Point: Teachers are fallible, but God can use them
Over the past decades, as a “dyed-in-the-wool” Anabaptist Mennonite, I have come to value the teaching/preaching of several “new Anabaptists.”
Recently, Brian Zahnd’s sermon of May 29 (Word of Life Church, St. Joseph, Miss.) reminded me of how often we Mennonites, as historic keepers of Anabaptist theology, are losing our enthusiasm about the teachings of our Prince of Peace. He reminded me that loyalty to our Saviour/Lord is a challenge that ultimately offers healing and hope.
I believe these teachers, like all of us, are fallible, sometimes contradicting or minimizing aspects of the gospel. But God has used them in offering me valuable biblical insights. For me, they include Bruxy Cavey and John Howard Yoder (the latter can hardly be called a “new” Anabaptist).
Israel’s King David, the tax collector Matthew, and the Apostle Paul are others. And all of them have demonstrated their sinfulness. Why aren’t we tearing out much of the Old Testament and parts of the New Testament that contain writings about their dishonest, violent and rapacious lifestyles? How can we idolize King David?
Inconsistent judgmentalism has resulted in condemning the musical and theological offerings of people after we identify some aspect of their sinful lives. This results in limitless censorship and destruction. I wonder if Jesus is saying, “You hypocrites,” or, “Those of you without sin throw the first stone.”
What is happening to our calls for restorative justice and mercy? Surely, we can offer “circles of support and accountability” to our own, just like we do to society’s sexual offenders. And that must include lovingly encircling the victims of those cruel actions.
—Ivan Unger, Cambridge, Ont.
Counterpoint: Sinful teachers should find other ways to serve God
Teachers are fallible, and God loves them even after they have sinned grievously. There are many ways to serve God besides being a teacher.
When public school teachers sexually abuse their students, they lose their employment because student safety is the No. 1 priority. Should the church have a lower standard and care less about the safety of vulnerable people? What is judgmentalism, and what is just common sense in our world today?
Imagine a bank manager stole money from the accounts of people in her community for decades. Dozens of people losing homes and their life savings. Finally the crimes come to light. Should our conference then hire this woman to be chief financial officer?
Jesus did love Matthew the tax collector. But Jesus didn’t put him in charge of the money.

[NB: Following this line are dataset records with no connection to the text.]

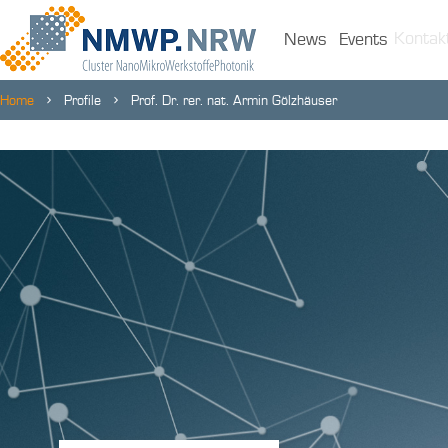
Kontak
News
Events
Home
Profile
Prof. Dr. rer. nat. Armin Gölzhäuser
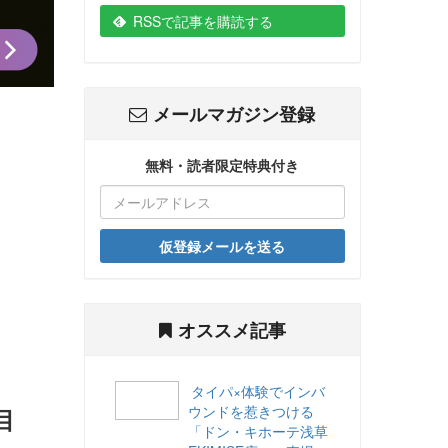
RSSで記事を購読する
メールマガジン登録
無料・読者限定特典付き
仮登録メールを送る
オススメ記事
タイパ×体験でインバ
ウンドを惹きつける
目
「ドン・キホーテ浅草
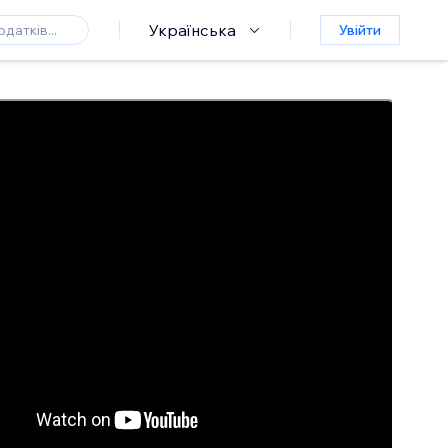
Українська
Увійти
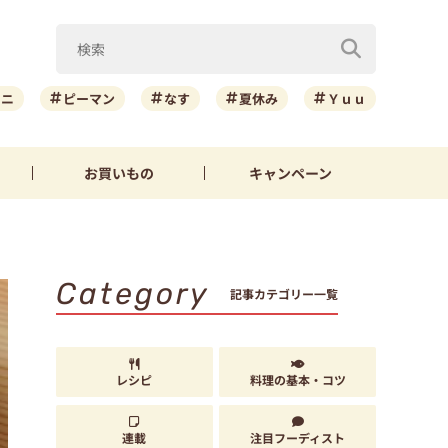
ーニ
ピーマン
なす
夏休み
Ｙｕｕ
お買いもの
キャンペーン
Category
記事カテゴリー一覧
レシピ
料理の基本・コツ
連載
注目フーディスト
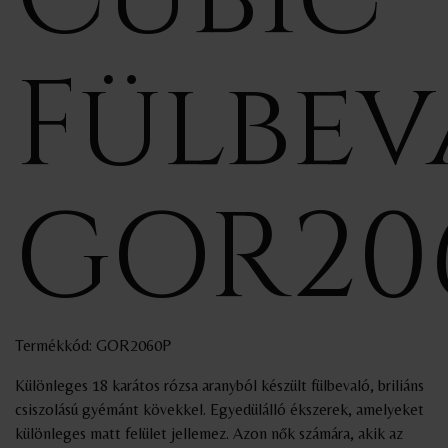
Fülbev
GOR20
Termékkód: GOR2060P
Különleges 18 karátos rózsa aranyból készült fülbevaló, briliáns
csiszolású gyémánt kövekkel. Egyedülálló ékszerek, amelyeket
különleges matt felület jellemez. Azon nők számára, akik az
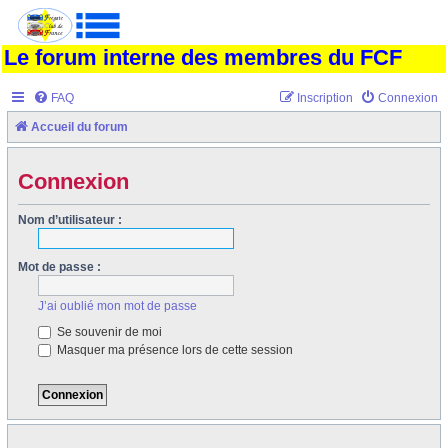
Le forum interne des membres du FCF
FAQ
Inscription
Connexion
Accueil du forum
Connexion
Nom d’utilisateur :
Mot de passe :
J’ai oublié mon mot de passe
Se souvenir de moi
Masquer ma présence lors de cette session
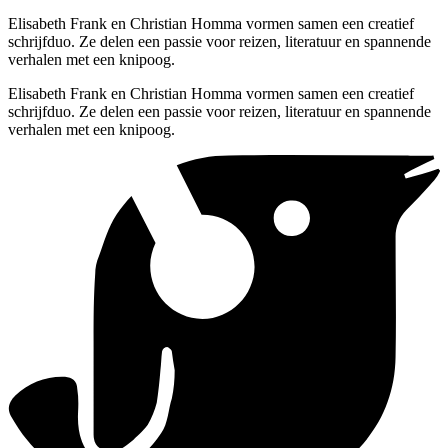
Elisabeth Frank en Christian Homma vormen samen een creatief
schrijfduo. Ze delen een passie voor reizen, literatuur en spannende
verhalen met een knipoog.
Elisabeth Frank en Christian Homma vormen samen een creatief
schrijfduo. Ze delen een passie voor reizen, literatuur en spannende
verhalen met een knipoog.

Even though Matthew was the money expert, Jesus gave that role to someone else. I think he wanted to keep Matthew out of temptation’s way. People in Circles of Support and Accountability (CoSA) for sexual abuse should not be leaders in church.
I have met many victims of pastoral sexual abuse, and one of their priorities is that their abuser “not be allowed to hurt anyone else like this again.” Encircling victims means listening to their concerns.
“Limitless censorship”? No one is burning books here. John Howard Yoder’s books are in the library, for anyone to read, and Bruxy Cavey’s sermons are online.
I am very cautious about the writings of those who teach and sexually abuse people in their care at the same time. I will extend mercy to them personally, but that doesn’t mean I have to read and teach their books.
—Carol Penner, Waterloo, Ont.
The writer is assistant professor of theological studies at Conrad Grebel University College, Waterloo, Ont., and pastoral sexual abuse is one of her research areas.
Neopronouns worse than ‘singular they’ when it comes to abuse
Re: “Point: When words don’t make sense, conversation is at risk” letter, June 13, page 8.
A call for new language for nonbinary pronouns is out of touch with the state of the conversation. We’ve had neopronouns —such as ze and zir—for decades, and there are people who use them. But the abuse they receive is even greater than the abuse those of us who use the “singular they” receive.
If someone is confused by my use of they/them pronouns, elucidating it for them is an opportunity to have a conversation about the false gender binary, providing opportunity for even greater understanding.
I’ve never found a lack of understanding to be the source of the bigotry I experience on a regular basis as a queer Christian. Even in cases where those harming me are factually wrong, I’ve never been able to use facts to convince them to stop harming me.